Belki yıllar sonra üniversite öğrenimi gördüğünüz şehre yeniden dönersiniz. Kim bilir askerlik yaptığınız memlekete bir vesile uğramak isteyebilirsiniz. Velhasıl sizde derin izler bırakan anılarınızın yaşandığı mekânlara, hayatınızın başka bir döneminde tekrar uğrayabilirsiniz. Yıllar sonra yeniden ziyaret ettiğiniz yerlerde gözleriniz tanıdık yüzler arayıp, o bildik ve her şeyiyle aşina olduğunuz yerde anılarınızı hatırlayabilirsiniz. Ancak bu ziyaretlerde, geçmişte yaşadığınız duygu, hangi yoğunlukta olursa olsun, genellikle aynı duyguyu bir daha aynı coşkuyla yaşamak mümkün olmayacaktır. Bu tür zamanlarda buruk bir hüzün kaplar içinizi, üstelik hafifçe bir durgunluk yaşarsınız. Aslında o an tarifi pek mümkün olmayan hislerle dolup taşarsınız. Aradığınız hiçbir şey yerinde değildir. Yerinde olan hiçbir şey ise sizde bir şey ifade etmemiştir.

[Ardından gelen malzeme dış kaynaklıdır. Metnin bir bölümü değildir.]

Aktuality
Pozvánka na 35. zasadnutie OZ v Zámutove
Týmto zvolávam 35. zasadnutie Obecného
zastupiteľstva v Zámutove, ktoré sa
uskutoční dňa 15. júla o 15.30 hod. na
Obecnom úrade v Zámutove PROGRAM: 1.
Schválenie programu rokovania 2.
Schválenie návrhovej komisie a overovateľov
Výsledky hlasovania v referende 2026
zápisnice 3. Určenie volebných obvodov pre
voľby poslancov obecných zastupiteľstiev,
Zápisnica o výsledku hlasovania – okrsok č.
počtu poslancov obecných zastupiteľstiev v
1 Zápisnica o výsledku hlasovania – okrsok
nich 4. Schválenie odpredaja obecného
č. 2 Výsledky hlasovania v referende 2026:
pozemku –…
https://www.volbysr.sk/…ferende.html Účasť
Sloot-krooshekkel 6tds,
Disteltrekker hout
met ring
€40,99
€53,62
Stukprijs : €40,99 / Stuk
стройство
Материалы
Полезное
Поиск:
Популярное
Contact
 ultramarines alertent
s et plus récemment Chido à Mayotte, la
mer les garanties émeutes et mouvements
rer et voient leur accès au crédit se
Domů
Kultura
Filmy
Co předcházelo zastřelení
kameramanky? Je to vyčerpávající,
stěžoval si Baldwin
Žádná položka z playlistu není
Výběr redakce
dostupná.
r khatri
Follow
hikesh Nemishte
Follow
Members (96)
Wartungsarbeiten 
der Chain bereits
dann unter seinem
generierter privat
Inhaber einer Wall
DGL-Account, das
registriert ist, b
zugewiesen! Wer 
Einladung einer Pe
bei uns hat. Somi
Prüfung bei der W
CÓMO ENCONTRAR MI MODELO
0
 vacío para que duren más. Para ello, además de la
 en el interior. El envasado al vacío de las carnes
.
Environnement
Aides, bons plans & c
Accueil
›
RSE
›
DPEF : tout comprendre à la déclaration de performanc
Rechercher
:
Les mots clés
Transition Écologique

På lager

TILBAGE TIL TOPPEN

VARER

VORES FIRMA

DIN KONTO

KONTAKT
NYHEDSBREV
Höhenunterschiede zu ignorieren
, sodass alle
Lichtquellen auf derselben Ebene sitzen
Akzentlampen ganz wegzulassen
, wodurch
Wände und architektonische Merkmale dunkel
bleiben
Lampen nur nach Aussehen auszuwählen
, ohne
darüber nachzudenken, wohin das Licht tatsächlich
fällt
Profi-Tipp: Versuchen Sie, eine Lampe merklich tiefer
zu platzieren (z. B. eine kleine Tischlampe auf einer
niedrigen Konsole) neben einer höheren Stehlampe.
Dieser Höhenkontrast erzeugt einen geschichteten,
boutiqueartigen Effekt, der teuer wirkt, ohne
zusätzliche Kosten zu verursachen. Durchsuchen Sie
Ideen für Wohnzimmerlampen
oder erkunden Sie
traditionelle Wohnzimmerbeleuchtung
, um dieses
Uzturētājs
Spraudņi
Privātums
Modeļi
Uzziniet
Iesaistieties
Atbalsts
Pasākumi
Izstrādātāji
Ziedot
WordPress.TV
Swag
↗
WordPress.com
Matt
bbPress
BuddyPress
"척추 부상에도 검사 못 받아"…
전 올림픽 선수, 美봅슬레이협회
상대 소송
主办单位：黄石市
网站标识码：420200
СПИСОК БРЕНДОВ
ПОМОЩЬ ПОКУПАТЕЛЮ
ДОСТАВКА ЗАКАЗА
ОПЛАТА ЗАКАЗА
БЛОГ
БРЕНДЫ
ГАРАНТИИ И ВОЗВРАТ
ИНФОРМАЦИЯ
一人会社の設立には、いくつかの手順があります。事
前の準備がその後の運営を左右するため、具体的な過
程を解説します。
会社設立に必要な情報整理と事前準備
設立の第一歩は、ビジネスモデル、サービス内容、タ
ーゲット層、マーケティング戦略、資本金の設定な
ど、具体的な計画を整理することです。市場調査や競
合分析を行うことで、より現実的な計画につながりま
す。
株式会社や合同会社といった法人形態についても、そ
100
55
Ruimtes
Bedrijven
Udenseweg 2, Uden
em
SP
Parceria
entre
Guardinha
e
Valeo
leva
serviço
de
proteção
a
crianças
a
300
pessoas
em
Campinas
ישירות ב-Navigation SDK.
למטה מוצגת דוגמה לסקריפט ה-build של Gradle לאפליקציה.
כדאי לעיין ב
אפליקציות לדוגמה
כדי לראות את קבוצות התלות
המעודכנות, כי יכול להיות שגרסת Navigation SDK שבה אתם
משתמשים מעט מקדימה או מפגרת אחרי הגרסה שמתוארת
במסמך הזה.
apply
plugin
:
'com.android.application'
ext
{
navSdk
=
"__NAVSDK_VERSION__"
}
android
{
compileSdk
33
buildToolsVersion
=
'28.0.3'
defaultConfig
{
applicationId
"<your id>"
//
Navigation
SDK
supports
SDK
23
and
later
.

İçtiğiniz çayın tadı farklı, yemekler sanki biraz çirkincedir. Öyle ki eskiden çok alışık olduğunuz mekânlara artık yabancı olmuş ve kalabalıklar ortasında yalnız kalmışsınızdır. Nihayet, bu ziyarette beklentileriniz boşa çıkmış, hafızalarınızdaki güzellikleri tekrar yaşamanız ve anıların sizde bıraktığı tadı bir daha almanız mümkün olmamıştır. Hatta eskiden sizde mutluluk uyandıran, coşturan ve gülümseten anılarınız, şimdi yaşandığı o mekânlarda sizi durgunlaştırmış ve içinizi acıtmıştır. Bu nedenle büyük bir heyecanla ve koştururcasına uzandığınız anılarınızın yaşandığı mekânlardan hızla uzaklaşmak ister ve tabiri yerindeyse bazen en güzel anılarınızdan ve en sevdiğiniz şehirlerden kaçarsınız.